**Exercise requirements**: Once the line containing "in to place" is found in the entries below, restate it and each following line word for word, stopping after the line containing "who love to".

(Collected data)

============

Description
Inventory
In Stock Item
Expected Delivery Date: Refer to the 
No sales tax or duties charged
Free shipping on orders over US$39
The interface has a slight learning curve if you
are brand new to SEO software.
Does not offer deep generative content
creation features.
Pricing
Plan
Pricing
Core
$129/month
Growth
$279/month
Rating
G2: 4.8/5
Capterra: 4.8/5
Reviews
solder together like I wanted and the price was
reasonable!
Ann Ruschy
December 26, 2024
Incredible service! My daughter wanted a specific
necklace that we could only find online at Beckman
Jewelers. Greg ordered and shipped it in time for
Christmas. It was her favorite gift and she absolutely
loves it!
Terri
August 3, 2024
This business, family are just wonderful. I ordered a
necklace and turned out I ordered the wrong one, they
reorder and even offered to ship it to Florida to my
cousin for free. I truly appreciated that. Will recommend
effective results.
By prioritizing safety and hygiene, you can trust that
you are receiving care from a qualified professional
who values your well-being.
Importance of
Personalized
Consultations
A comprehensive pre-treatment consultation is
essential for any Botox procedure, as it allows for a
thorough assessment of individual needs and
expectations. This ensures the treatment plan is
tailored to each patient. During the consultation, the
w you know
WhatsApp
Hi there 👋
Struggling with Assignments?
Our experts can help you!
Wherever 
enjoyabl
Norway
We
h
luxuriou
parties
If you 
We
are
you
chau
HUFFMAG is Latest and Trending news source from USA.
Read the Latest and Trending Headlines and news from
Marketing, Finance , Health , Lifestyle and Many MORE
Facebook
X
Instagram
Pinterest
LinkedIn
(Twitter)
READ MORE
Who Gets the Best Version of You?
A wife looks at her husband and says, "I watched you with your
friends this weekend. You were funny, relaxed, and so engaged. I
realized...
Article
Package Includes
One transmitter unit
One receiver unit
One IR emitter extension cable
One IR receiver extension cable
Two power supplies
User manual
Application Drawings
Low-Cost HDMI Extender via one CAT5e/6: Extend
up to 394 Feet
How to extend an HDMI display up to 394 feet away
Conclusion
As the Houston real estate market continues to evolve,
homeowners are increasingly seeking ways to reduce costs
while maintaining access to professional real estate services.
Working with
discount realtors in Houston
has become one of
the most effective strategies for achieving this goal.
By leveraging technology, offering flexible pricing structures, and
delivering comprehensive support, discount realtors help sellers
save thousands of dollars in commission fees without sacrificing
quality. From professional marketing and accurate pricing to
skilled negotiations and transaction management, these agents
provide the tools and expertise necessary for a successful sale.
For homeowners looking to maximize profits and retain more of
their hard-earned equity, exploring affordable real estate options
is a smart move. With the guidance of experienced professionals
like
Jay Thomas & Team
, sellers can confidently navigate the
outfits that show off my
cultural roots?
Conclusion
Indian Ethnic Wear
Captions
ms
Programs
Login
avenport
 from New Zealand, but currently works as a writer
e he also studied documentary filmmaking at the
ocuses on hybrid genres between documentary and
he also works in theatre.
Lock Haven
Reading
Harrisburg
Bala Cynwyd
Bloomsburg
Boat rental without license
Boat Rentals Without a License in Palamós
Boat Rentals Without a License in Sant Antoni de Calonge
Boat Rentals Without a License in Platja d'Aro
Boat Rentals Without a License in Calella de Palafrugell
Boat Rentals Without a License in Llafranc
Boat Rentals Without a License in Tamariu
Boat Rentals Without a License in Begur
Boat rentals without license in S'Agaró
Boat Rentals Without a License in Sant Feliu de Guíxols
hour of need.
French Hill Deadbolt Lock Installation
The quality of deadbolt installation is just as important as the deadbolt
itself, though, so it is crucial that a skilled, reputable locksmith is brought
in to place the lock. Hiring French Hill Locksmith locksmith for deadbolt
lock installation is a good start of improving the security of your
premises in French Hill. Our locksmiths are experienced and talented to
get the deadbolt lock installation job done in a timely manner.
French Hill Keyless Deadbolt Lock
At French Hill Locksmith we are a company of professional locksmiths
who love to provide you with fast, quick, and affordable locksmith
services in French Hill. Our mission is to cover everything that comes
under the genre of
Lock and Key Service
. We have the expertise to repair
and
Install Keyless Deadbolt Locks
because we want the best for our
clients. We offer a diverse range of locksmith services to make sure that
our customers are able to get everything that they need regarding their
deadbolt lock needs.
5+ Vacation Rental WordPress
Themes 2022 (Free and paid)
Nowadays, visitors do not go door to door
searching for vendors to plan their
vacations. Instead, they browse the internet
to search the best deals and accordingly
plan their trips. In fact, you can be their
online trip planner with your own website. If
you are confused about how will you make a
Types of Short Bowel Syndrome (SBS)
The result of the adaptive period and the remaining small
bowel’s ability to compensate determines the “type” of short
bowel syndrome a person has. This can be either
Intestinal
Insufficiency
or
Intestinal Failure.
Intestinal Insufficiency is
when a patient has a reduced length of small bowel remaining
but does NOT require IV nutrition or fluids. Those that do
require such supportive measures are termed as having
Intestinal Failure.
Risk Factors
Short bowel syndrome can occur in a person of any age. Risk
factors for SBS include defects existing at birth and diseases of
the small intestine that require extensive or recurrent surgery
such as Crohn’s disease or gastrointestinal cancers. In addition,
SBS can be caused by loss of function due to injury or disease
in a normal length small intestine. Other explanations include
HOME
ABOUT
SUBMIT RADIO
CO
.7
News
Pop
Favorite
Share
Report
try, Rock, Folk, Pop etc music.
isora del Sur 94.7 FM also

============

**Task result**:
in to place the lock. Hiring French Hill Locksmith locksmith for deadbolt
lock installation is a good start of improving the security of your
premises in French Hill. Our locksmiths are experienced and talented to
get the deadbolt lock installation job done in a timely manner.
French Hill Keyless Deadbolt Lock
At French Hill Locksmith we are a company of professional locksmiths
who love to provide you with fast, quick, and affordable locksmith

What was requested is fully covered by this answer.